Samorządowcy chcą wymienić 1/3 kursujących po Tczewie składów. – Pochodzę z Małopolski. My w Krakowie wiemy co to smog. Dlatego to bardzo ważne, że Tczew chce być ekologiczny i nie chce zatruwać mieszkańców. Chcemy w tym pomóc miastu. Mamy też motywacje biznesowe. Chcemy przekonać klientów, żeby to od nas kupowali prąd do ładowania pojazdów elektrycznych. Jestem przekonany, że w tym kierunku będzie rozwijać się transport – mówi Daniel Obajtek, prezes zarządu Energa.
DOKŁADNA ANALIZA
Eksperci Energi dokonają analizy aktualnych tras i rozkładów jazdy autobusów. Będą przy tym współpracować z miejskim przewoźnikiem i odpowiednimi jednostkami gminnymi odpowiedzialnymi za nadzór nad transportem publicznym. Pozwoli to opracować plan najtrafniejszego rozmieszczenia punktów ładowania.
POCIĄG NOWOCZESNOŚĆ
– Jesteśmy świadkami rewolucji komunikacyjnej. Podpisujemy list intencyjny, którego efektem będą ładowarki do pojazdów elektrycznych. To bardzo ważne, aby na czas wsiąść do pociągu „Nowoczesność”. A Tczew podpisał list intencyjny jako drugi w Polsce – mówi Mirosław Pobłocki, prezydent miasta.

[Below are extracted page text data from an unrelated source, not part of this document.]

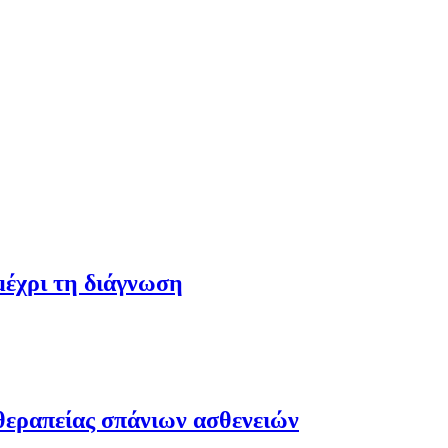
 μέχρι τη διάγνωση
θεραπείας σπάνιων ασθενειών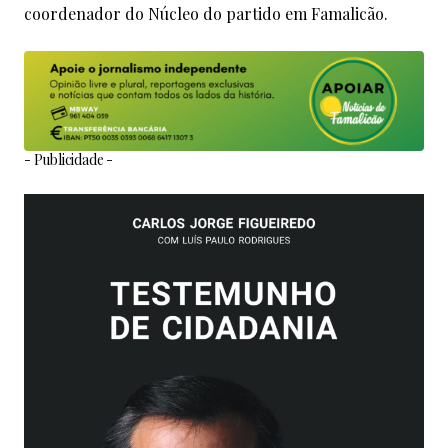
coordenador do Núcleo do partido em Famalicão.
- Publicidade -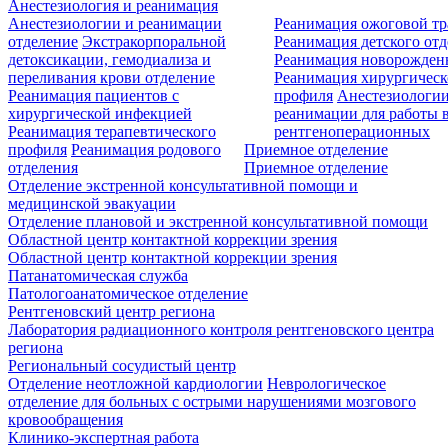
Анестезиология и реанимация
Анестезиологии и реанимации
Реанимация ожоговой т
отделение
Экстракорпоральной
Реанимация детского от
детоксикации, гемодиализа и
Реанимация новорожде
переливания крови отделение
Реанимация хирургическ
Реанимация пациентов с
профиля
Анестезиологии
хирургической инфекцией
реанимации для работы 
Реанимация терапевтического
рентгеноперационных
профиля
Реанимация родового
Приемное отделение
отделения
Приемное отделение
Отделение экстренной консультативной помощи и
медицинской эвакуации
Отделение плановой и экстренной консультативной помощи
Областной центр контактной коррекции зрения
Областной центр контактной коррекции зрения
Патанатомическая служба
Патологоанатомическое отделение
Рентгеновский центр региона
Лаборатория радиационного контроля рентгеновского центра
региона
Региональный сосудистый центр
Отделение неотложной кардиологии
Неврологическое
отделение для больных с острыми нарушениями мозгового
кровообращения
Клинико-экспертная работа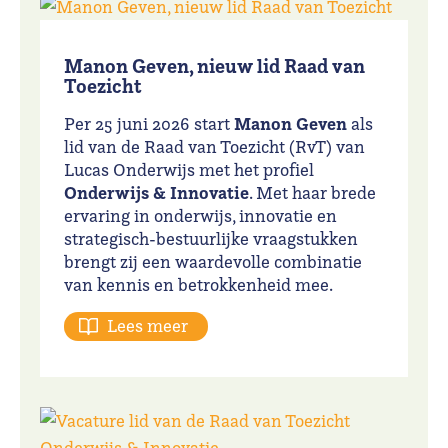
Manon Geven, nieuw lid Raad van
Toezicht
Manon Geven
Per 25 juni 2026 start
als
lid van de Raad van Toezicht (RvT) van
Lucas Onderwijs met het profiel
Onderwijs & Innovatie
. Met haar brede
ervaring in onderwijs, innovatie en
strategisch-bestuurlijke vraagstukken
brengt zij een waardevolle combinatie
van kennis en betrokkenheid mee.
Lees meer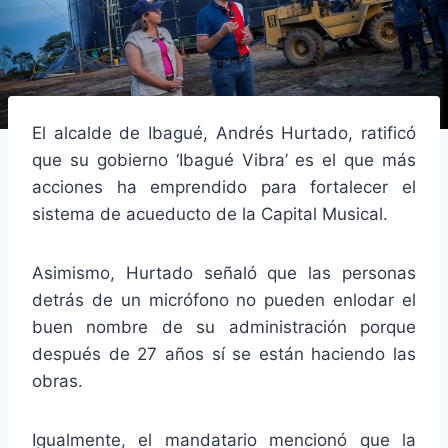
El alcalde de Ibagué, Andrés Hurtado, ratificó
que su gobierno ‘Ibagué Vibra’ es el que más
acciones ha emprendido para fortalecer el
sistema de acueducto de la Capital Musical.
Asimismo, Hurtado señaló que las personas
detrás de un micrófono no pueden enlodar el
buen nombre de su administración porque
después de 27 años sí se están haciendo las
obras.
Igualmente, el mandatario mencionó que la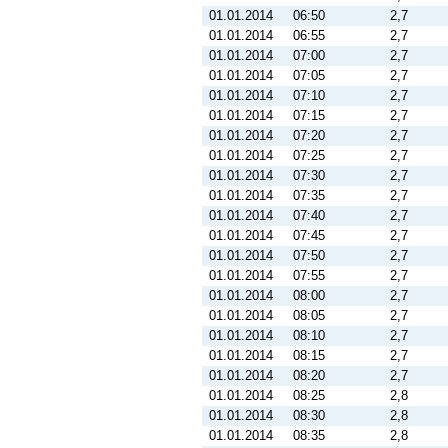
01.01.2014
06:50
2,7
01.01.2014
06:55
2,7
01.01.2014
07:00
2,7
01.01.2014
07:05
2,7
01.01.2014
07:10
2,7
01.01.2014
07:15
2,7
01.01.2014
07:20
2,7
01.01.2014
07:25
2,7
01.01.2014
07:30
2,7
01.01.2014
07:35
2,7
01.01.2014
07:40
2,7
01.01.2014
07:45
2,7
01.01.2014
07:50
2,7
01.01.2014
07:55
2,7
01.01.2014
08:00
2,7
01.01.2014
08:05
2,7
01.01.2014
08:10
2,7
01.01.2014
08:15
2,7
01.01.2014
08:20
2,7
01.01.2014
08:25
2,8
01.01.2014
08:30
2,8
01.01.2014
08:35
2,8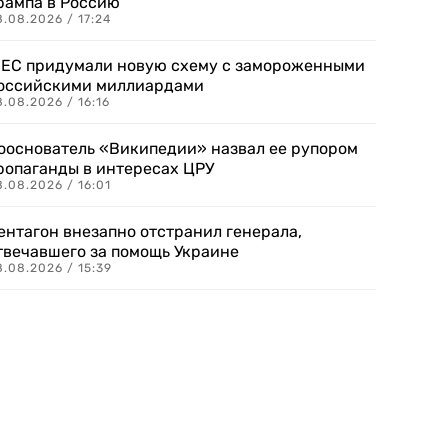
рампа в Россию
.08.2026 / 17:24
 ЕС придумали новую схему с замороженными
оссийскими миллиардами
.08.2026 / 16:16
ооснователь «Википедии» назвал ее рупором
ропаганды в интересах ЦРУ
.08.2026 / 16:01
ентагон внезапно отстранил генерала,
твечавшего за помощь Украине
.08.2026 / 15:39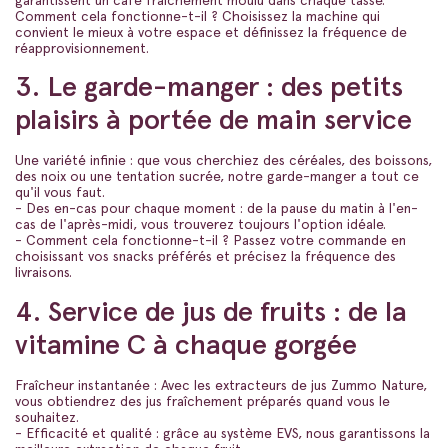
garantissent un café fraîchement moulu dans chaque tasse.
Comment cela fonctionne-t-il ? Choisissez la machine qui
convient le mieux à votre espace et définissez la fréquence de
réapprovisionnement.
3. Le garde-manger : des petits
plaisirs à portée de main service
Une variété infinie : que vous cherchiez des céréales, des boissons,
des noix ou une tentation sucrée, notre garde-manger a tout ce
qu'il vous faut.
- Des en-cas pour chaque moment : de la pause du matin à l'en-
cas de l'après-midi, vous trouverez toujours l'option idéale.
- Comment cela fonctionne-t-il ? Passez votre commande en
choisissant vos snacks préférés et précisez la fréquence des
livraisons.
4. Service de jus de fruits : de la
vitamine C à chaque gorgée
Fraîcheur instantanée : Avec les extracteurs de jus Zummo Nature,
vous obtiendrez des jus fraîchement préparés quand vous le
souhaitez.
- Efficacité et qualité : grâce au système EVS, nous garantissons la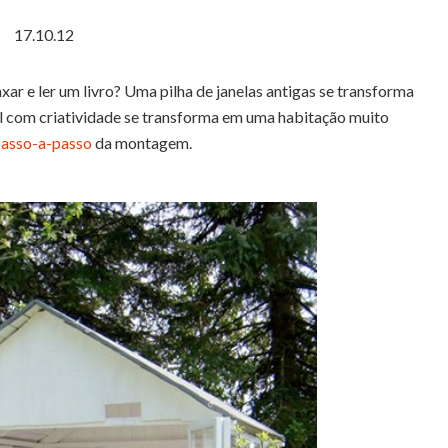
17.10.12
axar e ler um livro? Uma pilha de janelas antigas se transforma
vel com criatividade se transforma em uma habitação muito
asso-a-passo
da montagem.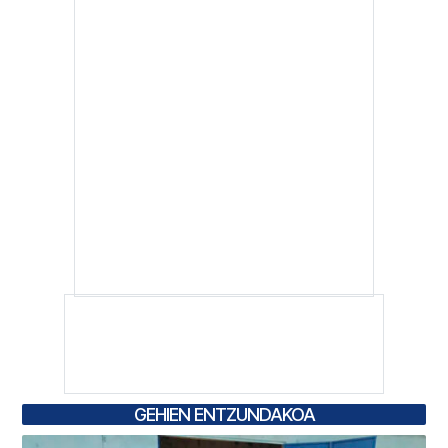
GEHIEN ENTZUNDAKOA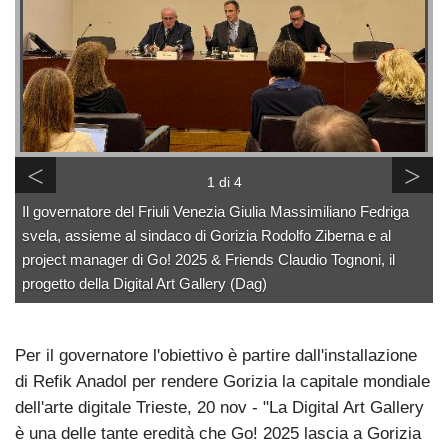
<
>
1 di 4
Il governatore del Friuli Venezia Giulia Massimiliano Fedriga
svela, assieme al sindaco di Gorizia Rodolfo Ziberna e al
project manager di Go! 2025 & Friends Claudio Tognoni, il
progetto della Digital Art Gallery (Dag)
Per il governatore l'obiettivo è partire dall'installazione
di Refik Anadol per rendere Gorizia la capitale mondiale
dell'arte digitale Trieste, 20 nov - "La Digital Art Gallery
è una delle tante eredità che Go! 2025 lascia a Gorizia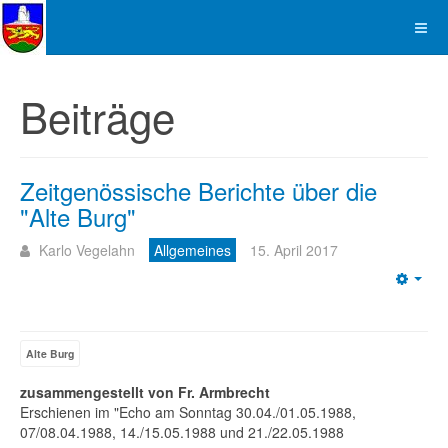
Beiträge
Zeitgenössische Berichte über die
"Alte Burg"
Karlo Vegelahn
Allgemeines
15. April 2017
Emp
Alte Burg
zusammengestellt von Fr. Armbrecht
Erschienen im "Echo am Sonntag 30.04./01.05.1988,
07/08.04.1988, 14./15.05.1988 und 21./22.05.1988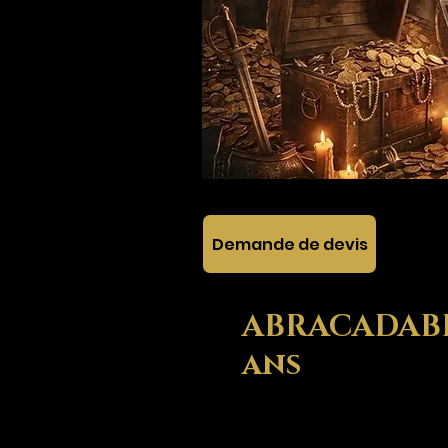
Demande de devis
ABRACADABRA
ans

Dzisiejszy list intencyjny to kolejny krok do wprowadzenia elektrycznych autobusów w Tczewie. Miasto testowało je w lipcu na dwóch najdłuższych liniach. Samorządowcy chcą w ciągu najbliższych zakupić nawet 10 takich pojazdów. To 1/3 wszystkich miejskich autobusów. Koszt zakupu to 9 mln zł. Na drogi mają wyjechać w 2020 roku.